In the wake of disappointing results from the U.S. speed skating team at the Sochi Olympics — no U.S. skater finished higher than 7th place — skaters, coaches and experts associated with the sport are looking for answers. Some quickly rushed to blame the untested, high-tech suits, designed specifically for the team by Under Armour. The Washington Post reported:
Had the Americans trained hard enough? Had they overlooked something the medal-gorging Dutch had figured out? And what about the Mach 39, devised in collaboration with aerospace giant Lockheed Martin, no less? What had happened to the propulsive blast it promised to deliver?
Reporters wanted to know. And some U.S. speedskaters started having doubts.
Delivered by Under Armour to the team on Jan. 1, as contracted, the Mach 39 had never been worn in competition before the Sochi Games. So how could the U.S. skaters know for sure that the air vents down the spine translated to speed? Where was the experiential proof that the relocated zippers and high-tech fibers helped their performance more than hurt it?
“The reasoning behind that was we wanted to keep the suit a secret in case other people found out about it, and they had enough time to switch their technology,” explained U.S. speedskater Brian Hansen, 23, of Evanston, Ill., asked why the athletes hadn’t competed in the suit before Sochi, given prototypes to train in instead.
The team hastily voted to switch back to the Under Armour suits they had worn in the World Cup races, with no better results. Sensing a potential rift with a major sponsor and a lot of money at stake, the U.S. skaters quickly began to shift the focus away from the suits and the U.S. Olympic Committee jumped to extend its contract with Under Armour through the 2022 Games.
Now that all the Olympic excitement is winding down, it’s worth thinking about the extent to which our children, under the new Common Core Standards, have become lab rats in an experiment much bigger than the one the U.S. speed skating team participated in during the Sochi Olympics.
While some are understandably surprised that the U.S. speed skating team would use the new suits when they had no “experiential proof” that the skaters’ performance would improve, it turns out that our legislators, state and local boards of education, and education experts have done the same thing with a high-tech — and very expensive — new education experiment called Common Core.
Terrence O. Moore, in The Story-Killers: A Common-Sense Case Against the Common Core, explains:
No one — no legislator, no education department official, no district administrator, no teacher, no alleged school reformer who supports the program — can say what the Common Core is exactly. No one can point to a Common Core school. No one can show what the effects of this program have been on actual students. No one can say with precision whether the Common Core, which we are told is only a set of “standards,” is a change in philosophy from current educational practices, and if so, whether it is a good change in philosophy.

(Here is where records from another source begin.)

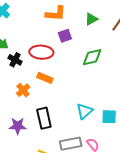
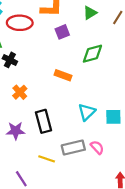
red ellipse: (41, 52) -> (20, 23), moved
orange rectangle: (45, 78) -> (63, 75), moved

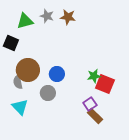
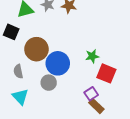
brown circle: (28, 70) -> (36, 49), moved
blue circle: (57, 74) -> (58, 63), size x1.5
green star: (94, 76) -> (92, 56), moved

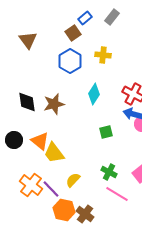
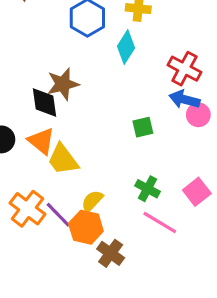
cyan diamond: (94, 94) -> (126, 47), moved
black diamond: (27, 102) -> (44, 102), moved
orange hexagon: (64, 210) -> (86, 227), moved

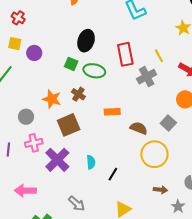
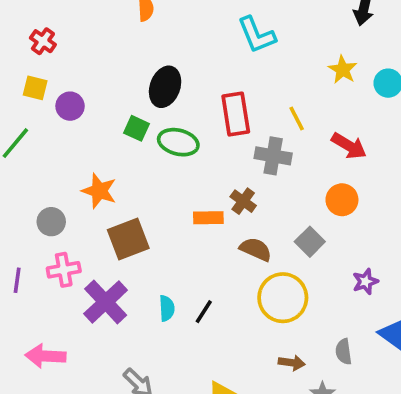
gray cross: (147, 77) -> (273, 156), turned 36
brown cross: (78, 94) -> (243, 201), moved
black line: (113, 174) -> (204, 312), moved

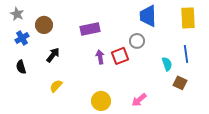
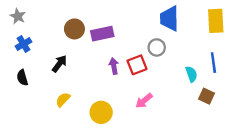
brown circle: (44, 25) -> (74, 29), moved
pink arrow: (139, 100) -> (144, 101), moved
yellow circle: (101, 101) -> (101, 112), moved

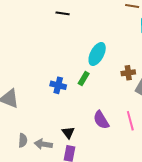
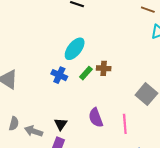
cyan ellipse: (97, 54) -> (75, 49), moved
brown cross: (128, 73) -> (104, 68), moved

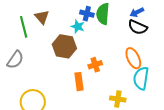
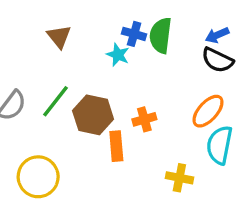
green line: (24, 27) -> (56, 101), moved, turned 50
brown hexagon: (64, 46) -> (93, 115), moved
orange ellipse: (133, 58) -> (208, 111), turned 65

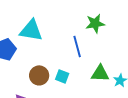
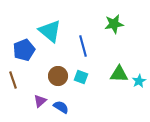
cyan triangle: (31, 30) -> (50, 31), turned 30
blue line: (77, 46) -> (83, 46), moved

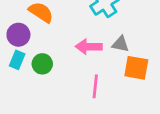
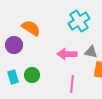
cyan rectangle: (17, 60) -> (13, 77), moved, turned -40
green circle: (42, 64) -> (32, 75), moved

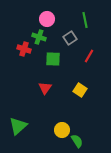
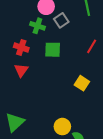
gray square: (70, 38) -> (61, 20), moved
red cross: (24, 49) -> (21, 47), moved
red triangle: (45, 88) -> (21, 70), moved

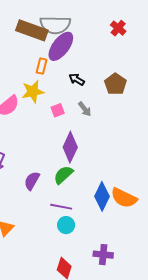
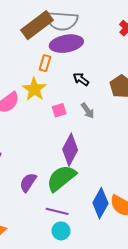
brown rectangle: (32, 30) -> (37, 25), turned -60
purple ellipse: (61, 46) -> (66, 44), turned 40
yellow star: (33, 92) -> (34, 89), turned -30
green semicircle: (63, 175) -> (61, 178), size x1.4

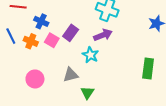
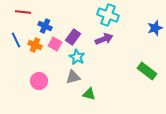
cyan star: (90, 55) -> (77, 57), moved
green rectangle: (148, 69) -> (147, 71), turned -60
green triangle: (87, 93) -> (89, 94), turned -48

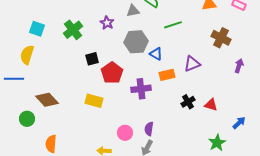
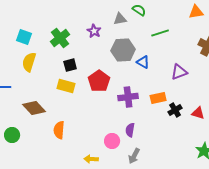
yellow semicircle: (27, 55) -> (29, 62), moved
black square: (92, 59) -> (70, 65), moved
orange rectangle: (167, 75) -> (158, 98), moved
yellow rectangle: (94, 101) -> (66, 86), moved
green circle: (27, 119) -> (12, 135), moved
purple semicircle: (149, 129) -> (130, 130), moved
orange semicircle: (51, 144) -> (59, 130), moved

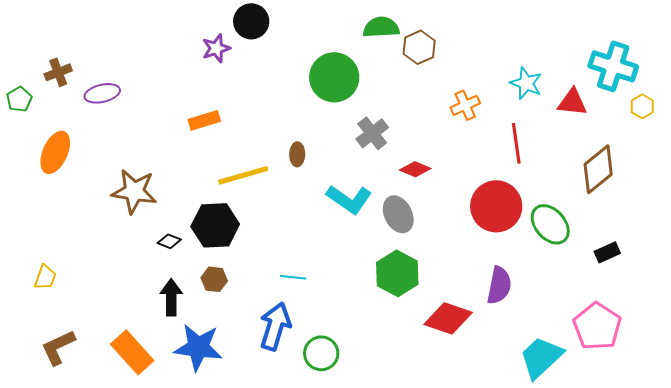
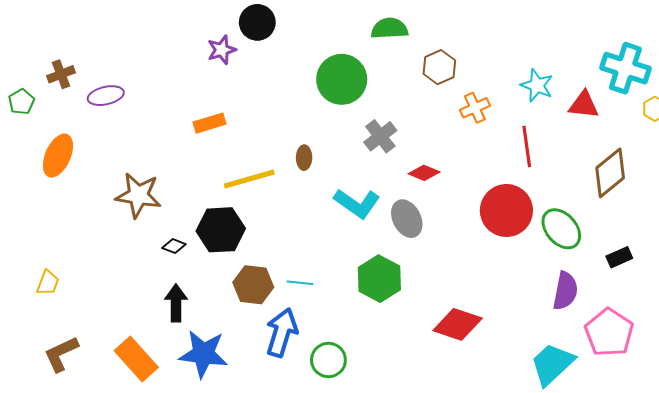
brown hexagon: (419, 47) -> (439, 67), moved
green hexagon: (397, 273) -> (379, 279), moved
brown hexagon: (214, 279) -> (253, 285), moved, size x1.5
purple semicircle: (499, 285) -> (565, 291), moved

Moore asks what will be the visible differences between today’s schools and those laboring under the Common Core. What will schools and lessons look like? “That these questions are not answered in [the official Common Core] documents — and they were never even asked by state legislatures — we should find appalling.”
While many of us are rightly concerned about the incoherent and sometimes disturbing lessons coming home in backpacks now that schools have begun rolling out their various iterations of state Common Core Standards, these individual lessons are not the most troublesome aspect of what’s happening in schools across the country. What is most alarming is that the “experts” don’t really seem to have any qualms about imposing these completely untested standards on nearly every school in the country. Instead of testing them in a few schools or a few district, we are assured that a consensus of [insert long list of experts, foundations, sponsors, and the National Governor’s Association] agrees that this is the formula for returning the United States to the top of the world academic podium. They offer plenty of promises but no proof that the new standards will make education better.
The financial stakes are exponentially higher for Common Core than for Under Armour’s sponsorship of the U.S. speed skating team. States and corporations across the country are heavily invested in the Common Core product and like the skaters who very quickly hushed their criticism of the new suits when sponsorship dollars were at stake, politicians and those who profit from the business of education are reluctant to let the flow of cash dry up.
Someday our kids are going to walk out onto the world stage wearing these untested Common Core Standards. Will their minds and hearts be ready to live and thrive as critically-thinking, self-governing individuals? No one can say because our education leaders have substituted promises and predictions for experiential proof.